BackgroundTranssphenoidal adenomectomy has been the accepted surgical management for treatment of growth hormone (GH)–secreting pituitary adenomas. Although the goal of treatment might be to keep the GH level in the reference range, the actual definition of success in control of acromegaly is not yet clear.MethodsThe aim of this study was to analyze prospectively the result of transsphenoidal adenoctomy performed over 23-year period by a single neurosurgeon in one center. The analysis has been performed to determine which preoperative factor could significantly influence the long term outcome.
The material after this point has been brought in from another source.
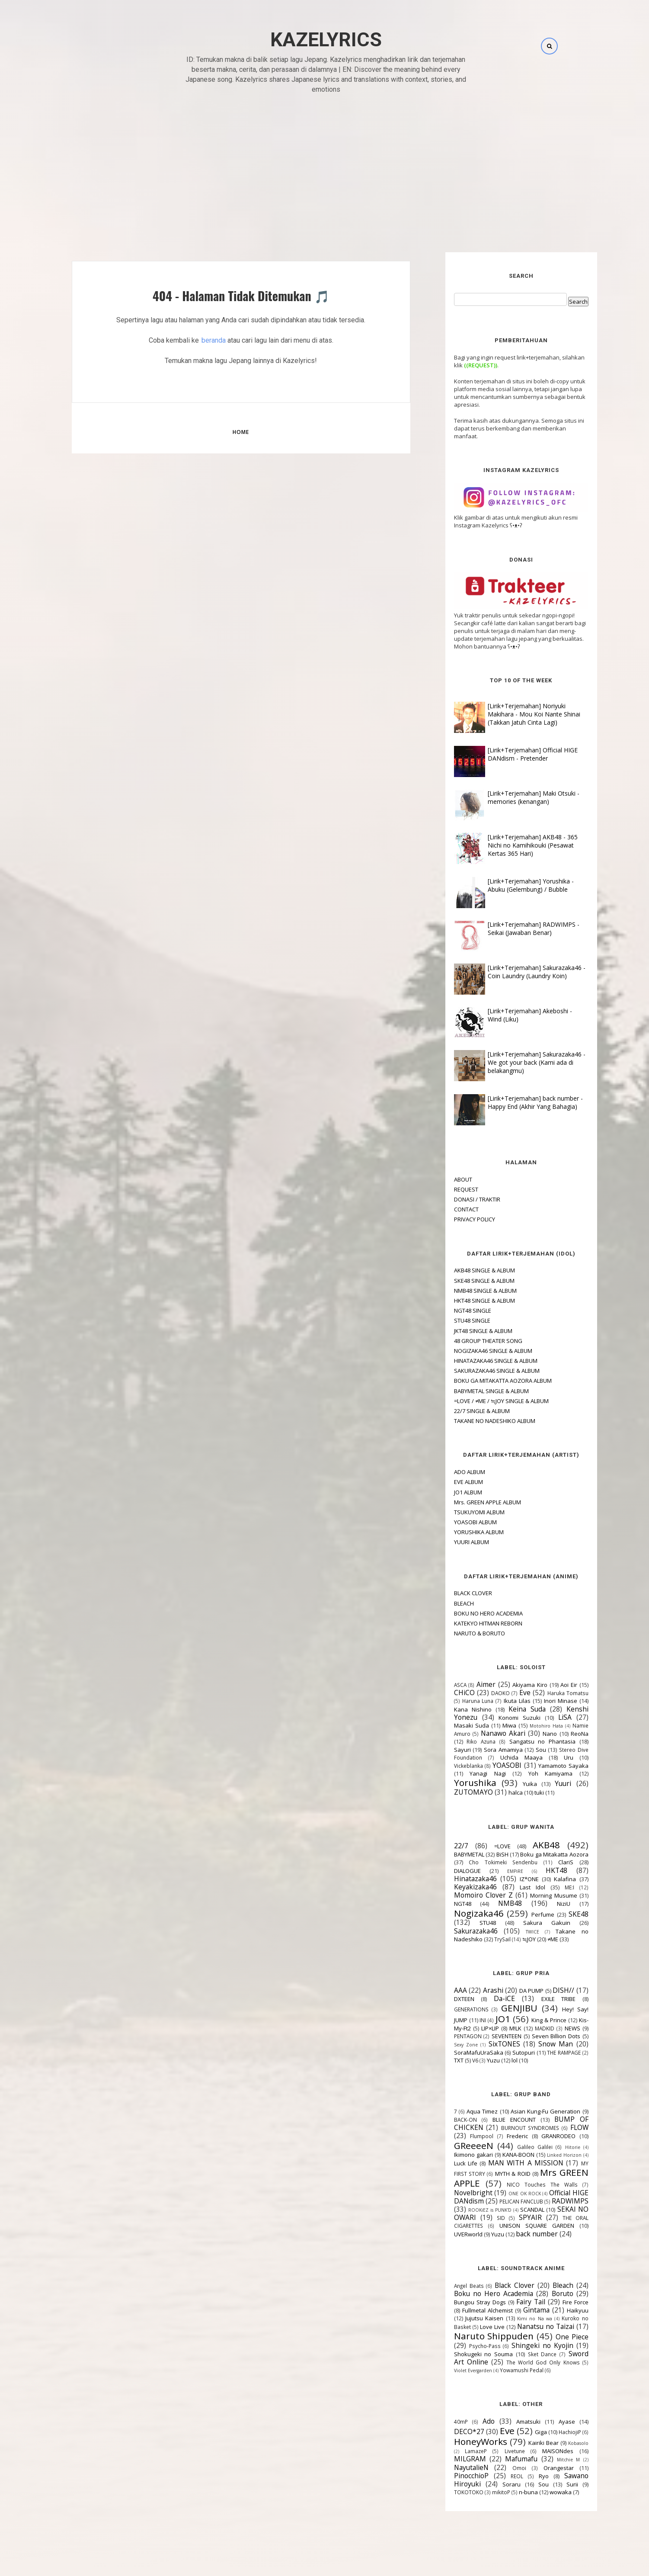 This screenshot has height=2576, width=649. What do you see at coordinates (445, 1692) in the screenshot?
I see `CHiCO` at bounding box center [445, 1692].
This series consisted of 151 patients. The preoperative hormonal studies documenting the high GH and/or insulin-like growth factor were available in all the cases. At least 1 laboratory report documenting the postoperative level of hormones was also available for all of them. Transsphenoidal microsurgical adenomectomy was performed in all the cases.ResultsThere were 90 patients with pure GH-secreting adenoma (59.6%) with the highest GH level of 235 mU/L. A second group of 12 patients had normal GH level but elevated serum level of insulin-like growth factor 1 (8%). The group with mixed secretion of GH and prolactin included 49 cases (32.4%). There was no postoperative mortality. Cerebrospinal fluid leakage occurred in 12 patients. Transient diabetes insipidus was encountered in 19 cases (12.6%) and long lasting diabetes insipidus in 2 patients (1.3%). Early and minor hypopituitarism was encountered in 14 patients, whereas a persistent condition occurred mainly after irradiation in 14 other cases. Normal postoperative serum GH level could be achieved in 98 patients (94.2%) of 104 cases with full follow-up.ConclusionIn the developing countries, early diagnosis and proper surgical extirpation of the GH-secreting adenoma by an experienced and dedicated pituitary surgeon is mandatory to reduce the mortality and increase the chance of cure of this rather mortal endocrionopathy.